Wings of Love

Part 4

Kasage Starrunner

Feb. 14, AC197 ::22:27

Trowa had froze when he saw his beloved leap forth from the shadows where he had been standing with Mariemeia Khushrenada. The whole scene had seemed to play itself out surrealistically, like a tape in slow motion: Quatre's cry, his leap, the shot. He saw the bullet at impact, saw the crimson burst from the angel's chest, then watched as he fell for what seemed like miles upon miles until the limp body hit the ground with a leaden thud, blood pooling into a small scarlet lagoon.

And the attacker, the cowardly drunk he thought he had killed on entrance, had fled. The man who should be dead, but no Quatre was ... Because of him

He was numbed by it all. His he was the Lion, but his Lamb was dead: stolen from him by a cruel and unhearing world. Slowly, he was brought back into the world of the living by a soft, plaintive cry. The child, Mariemeia, had stumbled over to the lifeless body of the pale Arab and was afraid.

With icy blue eyes she gazed unbelieving. A dainty, white hand reached out to touch his cold face and then the blood surrounding the shell of what had been a man. At the touch of the thick liquid she jerked back, the tips of her fingers stained red. With some kind of tentative fascination she held the blood hand up to her face, in clear view of those somewhat glassy eyes, watching the scarlet trickle down her hand like a tainted mountain spring, turned red by the blood spilled on her mother, Earth.

Somewhere in her eight year old mind, the child with hair almost as red as the liquid that stained her hands, understood what had happened in such a brief amount of time. It was like the slap that awakened her in the face of world destruction. She understood now what her injury meant, and how amazing it was she was there that day, staring at the man who would have rescued her and had indeed rescued Trowa. A deep and knowing ache filled her ignorant heart, killing off another piece of the innocence that made her a child. Filled with sudden anger at herself and anger at all the soldiers that the world had ever born, the red-headed child doubled over. Her sobbing seemed to shake the earth that nourished her, her tears mingling with the blood of her rescuer. Blood that was made of salt water from the same seas that gave birth to those tears.

Somewhere in the midst of her sobbing she looked up meeting Trowa's cold emeralds with a wide-eyed bewilderment, mixed with semi-adult understanding. The Lamb had died for the Lion. Why?

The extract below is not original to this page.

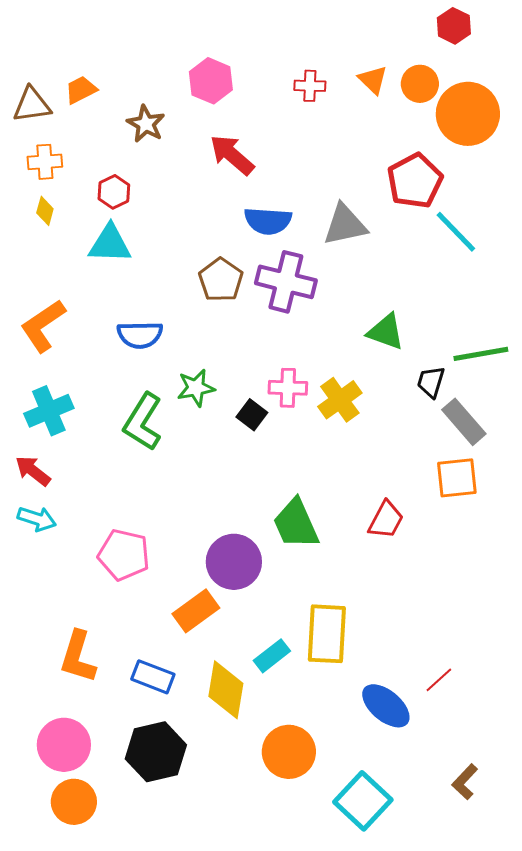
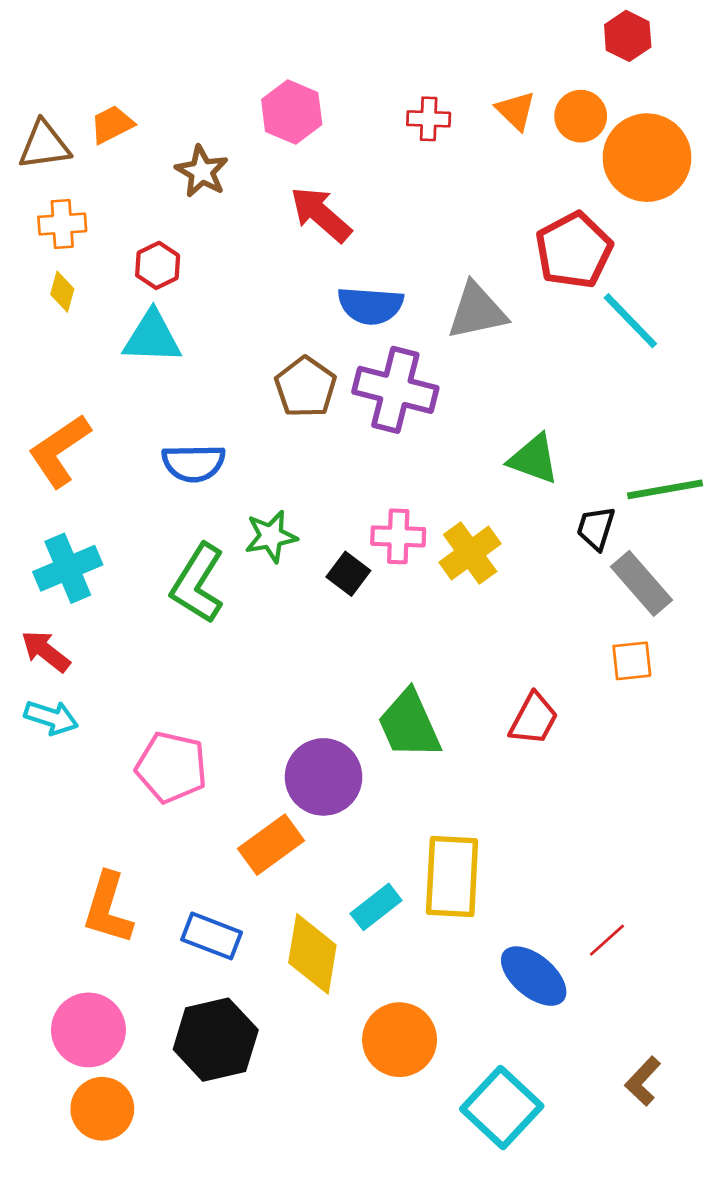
orange square: (457, 478) -> (632, 661), size x0.7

Those cold eyes pierced into her, causing her to look away. Something was wrong with Nanashi-Trowa. This time they had stabbed him too deep, those demons. The mime felt like snapping-breaking into a million pieces, taking the world with him in his downfall to Hell. The startled child saw this, unknowingly, and with the vague look that had crossed her face once before-over the holidays, she stood and walked waveringly over to Trowa.

Trowa's mind was like a storm, wild and uncontrollable. Those few minutes in the HeadQuarters of the Barton Followers were like his own personal journey into Hades and then back again. He saw and yet he did not see, and when soldiers arrived at the scene of what had been coded and emergency, the Lion acted and reacted in a cold, blind manner.

He didn't know how many there were. He didn't know how many he killed. He was only aware of the machine gun that he mechanically fired at the lines of men, and the red-headed child cling fearfully to his leg-watching the blitzkrieg fusillades with a frightened sort of intensity.

And then it was over, as quickly and strangely as it had begun. Trowa dropped the machine gun as if the metal burnt, gazing at his hands as if they were branded while at the same time listening to the clang as the weapon hit the ground. He didn't know where Donaldson and Peterson were, nor did he care. All that held his attention now was the body of Quatre. He bent down and stared, wanting to cry but unable to force the tears from his soul. He was ignorant of so much, but he knew one thing for certain. He couldn't leave his koi's body there for those villains to cannibalize.

Carefully, he lifted the Arab's body over his shoulder, glaring venomously at the dead soldiers-daring them to try and stop him. Mariemeia's lithe form followed shortly after, the little girl jerking violently away before he could hoist her. However, in a moment, she too was hanging over his shoulder, her head bobbing confusedly as the silent clown left the carnage behind.

"There is no peace anymore," muttered the mime. "You all will die for the angel you destroyed."